LA TRANSFIGURACION DEL SEÑOR (Domingo 6 de agosto de 2017 – 18vo. del tiempo ordinario)

Padre Joaquín Rodríguez

Mis queridos hermanos:

La Solemnidad que celebramos hoy nos propone la contemplación de un misterio de nuestra fe que, a su vez, nos introduce en el ámbito de la Revelación; revelación de la divinidad de Jesús “el Cristo” y de su propósito de asociarnos al misterio de su “glorificación”, misterio al que hemos sido incorporados en el Bautismo.

Por medio de la transfiguración de Cristo en la montaña, los discípulos pudieron contemplar su gloria y hacerse capaces de comprender el misterio de la crucifixión libremente aceptada, y de proclamar que Cristo es el resplandor de la gloria del Padre.
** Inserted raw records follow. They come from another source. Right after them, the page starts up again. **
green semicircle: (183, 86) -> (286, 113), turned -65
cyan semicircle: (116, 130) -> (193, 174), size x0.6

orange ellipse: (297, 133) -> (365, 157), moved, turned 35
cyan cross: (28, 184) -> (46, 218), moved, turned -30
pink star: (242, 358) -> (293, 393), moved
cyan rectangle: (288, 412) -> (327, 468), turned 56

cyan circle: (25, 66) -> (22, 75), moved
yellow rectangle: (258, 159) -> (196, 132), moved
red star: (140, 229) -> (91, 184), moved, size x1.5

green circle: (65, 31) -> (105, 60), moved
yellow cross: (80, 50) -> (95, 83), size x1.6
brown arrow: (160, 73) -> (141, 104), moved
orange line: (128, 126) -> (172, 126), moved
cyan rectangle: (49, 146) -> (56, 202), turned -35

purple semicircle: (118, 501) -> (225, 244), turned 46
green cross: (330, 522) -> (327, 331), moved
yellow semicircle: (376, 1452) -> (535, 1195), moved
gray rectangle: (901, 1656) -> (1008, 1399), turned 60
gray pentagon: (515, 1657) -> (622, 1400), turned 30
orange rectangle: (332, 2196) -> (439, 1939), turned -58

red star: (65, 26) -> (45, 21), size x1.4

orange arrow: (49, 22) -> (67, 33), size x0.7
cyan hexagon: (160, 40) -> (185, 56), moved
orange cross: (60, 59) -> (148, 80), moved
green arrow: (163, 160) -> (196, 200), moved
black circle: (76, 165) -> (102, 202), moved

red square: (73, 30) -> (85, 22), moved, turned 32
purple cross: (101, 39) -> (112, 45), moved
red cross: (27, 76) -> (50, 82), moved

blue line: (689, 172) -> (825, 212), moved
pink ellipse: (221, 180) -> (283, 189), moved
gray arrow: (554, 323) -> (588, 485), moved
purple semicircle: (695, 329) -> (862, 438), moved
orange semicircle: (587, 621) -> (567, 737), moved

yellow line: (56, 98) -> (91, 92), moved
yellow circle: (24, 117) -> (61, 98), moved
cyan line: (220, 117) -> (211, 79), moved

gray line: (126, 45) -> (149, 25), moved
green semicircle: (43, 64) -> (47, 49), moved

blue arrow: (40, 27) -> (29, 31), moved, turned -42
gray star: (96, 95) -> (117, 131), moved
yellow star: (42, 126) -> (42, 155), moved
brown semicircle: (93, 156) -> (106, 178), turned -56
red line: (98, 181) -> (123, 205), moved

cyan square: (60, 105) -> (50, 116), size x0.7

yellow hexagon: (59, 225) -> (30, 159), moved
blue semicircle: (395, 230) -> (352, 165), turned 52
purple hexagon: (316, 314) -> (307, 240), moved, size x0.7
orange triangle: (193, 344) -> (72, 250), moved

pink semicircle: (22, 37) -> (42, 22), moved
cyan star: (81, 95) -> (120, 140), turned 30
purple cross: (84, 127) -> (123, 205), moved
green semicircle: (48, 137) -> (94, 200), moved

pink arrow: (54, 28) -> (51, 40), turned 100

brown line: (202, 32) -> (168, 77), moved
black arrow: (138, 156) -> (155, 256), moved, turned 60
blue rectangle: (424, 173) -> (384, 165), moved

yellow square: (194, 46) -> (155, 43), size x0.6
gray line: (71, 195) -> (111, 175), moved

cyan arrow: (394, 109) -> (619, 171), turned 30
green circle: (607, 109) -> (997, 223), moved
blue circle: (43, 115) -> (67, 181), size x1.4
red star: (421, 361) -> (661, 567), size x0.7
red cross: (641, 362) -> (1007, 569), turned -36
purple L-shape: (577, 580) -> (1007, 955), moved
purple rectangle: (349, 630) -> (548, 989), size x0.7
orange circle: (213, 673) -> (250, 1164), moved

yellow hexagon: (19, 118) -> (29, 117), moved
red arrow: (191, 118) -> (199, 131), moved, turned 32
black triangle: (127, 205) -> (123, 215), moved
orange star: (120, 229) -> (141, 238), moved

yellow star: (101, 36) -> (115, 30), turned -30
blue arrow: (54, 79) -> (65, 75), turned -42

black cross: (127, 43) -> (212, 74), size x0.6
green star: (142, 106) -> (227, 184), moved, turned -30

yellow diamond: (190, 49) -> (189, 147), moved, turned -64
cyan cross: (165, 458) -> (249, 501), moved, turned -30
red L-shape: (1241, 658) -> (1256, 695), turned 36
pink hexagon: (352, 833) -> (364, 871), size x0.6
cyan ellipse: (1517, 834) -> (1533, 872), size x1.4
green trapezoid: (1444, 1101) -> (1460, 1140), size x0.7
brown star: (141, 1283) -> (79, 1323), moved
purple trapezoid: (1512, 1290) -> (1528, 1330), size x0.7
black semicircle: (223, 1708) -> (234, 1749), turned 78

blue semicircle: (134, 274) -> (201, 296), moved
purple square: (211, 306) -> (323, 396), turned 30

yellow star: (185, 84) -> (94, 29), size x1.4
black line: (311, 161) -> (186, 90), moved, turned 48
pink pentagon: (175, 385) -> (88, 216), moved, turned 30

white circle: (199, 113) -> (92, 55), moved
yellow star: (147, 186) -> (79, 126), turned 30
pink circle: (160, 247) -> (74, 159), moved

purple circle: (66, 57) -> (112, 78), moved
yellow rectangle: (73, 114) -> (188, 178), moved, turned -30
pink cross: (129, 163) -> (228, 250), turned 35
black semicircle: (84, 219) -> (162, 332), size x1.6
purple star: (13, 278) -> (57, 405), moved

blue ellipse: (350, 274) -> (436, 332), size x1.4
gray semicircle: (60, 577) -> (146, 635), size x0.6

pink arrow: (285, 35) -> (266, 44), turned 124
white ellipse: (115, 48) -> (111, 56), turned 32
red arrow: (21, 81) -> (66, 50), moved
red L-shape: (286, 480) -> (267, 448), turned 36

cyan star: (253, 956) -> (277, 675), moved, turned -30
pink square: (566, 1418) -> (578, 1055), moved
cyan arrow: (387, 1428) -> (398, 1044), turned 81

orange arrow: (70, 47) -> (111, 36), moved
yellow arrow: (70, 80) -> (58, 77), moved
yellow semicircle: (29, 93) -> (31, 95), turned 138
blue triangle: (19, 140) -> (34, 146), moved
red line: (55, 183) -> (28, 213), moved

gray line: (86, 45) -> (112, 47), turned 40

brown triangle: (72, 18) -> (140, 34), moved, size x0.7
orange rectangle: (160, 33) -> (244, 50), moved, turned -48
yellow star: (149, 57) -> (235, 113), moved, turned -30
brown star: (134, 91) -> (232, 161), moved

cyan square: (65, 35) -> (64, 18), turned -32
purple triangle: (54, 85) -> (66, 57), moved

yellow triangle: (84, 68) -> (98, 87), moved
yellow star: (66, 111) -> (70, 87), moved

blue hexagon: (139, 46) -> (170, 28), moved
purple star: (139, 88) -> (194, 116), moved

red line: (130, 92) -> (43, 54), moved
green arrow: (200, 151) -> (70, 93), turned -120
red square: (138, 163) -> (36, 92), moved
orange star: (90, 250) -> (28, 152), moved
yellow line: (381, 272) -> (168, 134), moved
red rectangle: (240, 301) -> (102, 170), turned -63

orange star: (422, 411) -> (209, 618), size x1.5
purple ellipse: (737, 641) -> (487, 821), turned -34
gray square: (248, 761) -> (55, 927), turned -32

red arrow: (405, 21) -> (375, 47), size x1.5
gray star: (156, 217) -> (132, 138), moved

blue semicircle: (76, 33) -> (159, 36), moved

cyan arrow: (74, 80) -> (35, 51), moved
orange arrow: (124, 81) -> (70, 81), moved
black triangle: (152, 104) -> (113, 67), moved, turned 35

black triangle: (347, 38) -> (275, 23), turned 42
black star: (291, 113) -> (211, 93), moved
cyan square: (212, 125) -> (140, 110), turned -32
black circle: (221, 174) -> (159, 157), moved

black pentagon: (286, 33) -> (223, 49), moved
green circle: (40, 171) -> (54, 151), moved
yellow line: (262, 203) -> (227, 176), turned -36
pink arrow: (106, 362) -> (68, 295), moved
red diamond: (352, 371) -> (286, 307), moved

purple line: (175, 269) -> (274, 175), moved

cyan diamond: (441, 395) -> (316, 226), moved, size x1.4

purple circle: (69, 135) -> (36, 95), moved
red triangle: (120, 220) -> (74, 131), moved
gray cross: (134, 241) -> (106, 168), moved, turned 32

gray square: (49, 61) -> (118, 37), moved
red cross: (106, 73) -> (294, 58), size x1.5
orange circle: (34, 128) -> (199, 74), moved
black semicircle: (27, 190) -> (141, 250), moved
Esta fiesta tiene su origen en la dedicación de las iglesias edificadas en el monte Tabor. Encontramos indicios de la celebración de esta fiesta ya en el siglo VI.

En el relato de la Transfiguración, el evangelista hace notar la blancura resplandeciente de las vestiduras de Jesús (Mateo 17, 1-9), “su rostro resplandeció como el sol y sus vestidos se volvieron blancos como la luz”. Hay en ello una alusión a la visión de Daniel que nos ha narrado la primera lectura (Daniel 7, 9-10, 13-14): Jesús se identifica a la vez con Dios, cuyo vestido es “blanco como la nieve”, y con el “Hijo del hombre, a quien se dio honor y reino”.

La epístola o segunda lectura (II Pedro 1, 16-19) da testimonio de la importancia con que la primera generación cristiana se refería a la Transfiguración de Jesús, como hecho y misterio, y como cimiento de nuestra fe. La Transfiguración, pues, no es un hecho aislado o una simple preparación para la dura experiencia de la Pasión, tanto para Jesús como (y, sobre todo) para los discípulos; es también (y más aún) la manifestación y un desbordarse de la divinidad que ya no puede permanecer más oculta ante la inminencia de la Pasión humillante, derrota en apariencia, destinada a transformarse en el triunfo glorioso de la Resurrección. Después de su resurrección, Jesús sería ya, y para siempre, el Cristo y Señor de la Gloria.

El hecho y misterio que hoy celebramos tiene que ver con la esperanza de la Iglesia, ESPERANZA de la plenitud y de la “vida futura”. Los cristianos no nos limitamos a celebrar efemérides, o fechas notables: Celebramos los “misterios de nuestra fe”. La Transfiguración cae en esta categoría.

¿Por qué celebrar de nuevo algo que cada año meditamos el segundo domingo de Cuaresma? Yo diría que, más que repetir o celebrar una fiesta antigua relacionada con lugares de culto, al celebrarla actualizamos un misterio que, junto con el Bautismo del Señor, nos invita a entrar en la “nube” de la intimidad con Dios y nos relaciona con la larga tradición del Pueblo elegido (Moisés y Elías). La “Ley” y los “Profetas” son actores siempre vivos de un pueblo que peregrina en la Tierra pero que tiene su mirada puesta en el Cielo, destino de gloria y plenitud al que Dios nos ha destinado desde su llamada, desde nuestra vocación a ser su Pueblo, el Pueblo de la Nueva Alianza.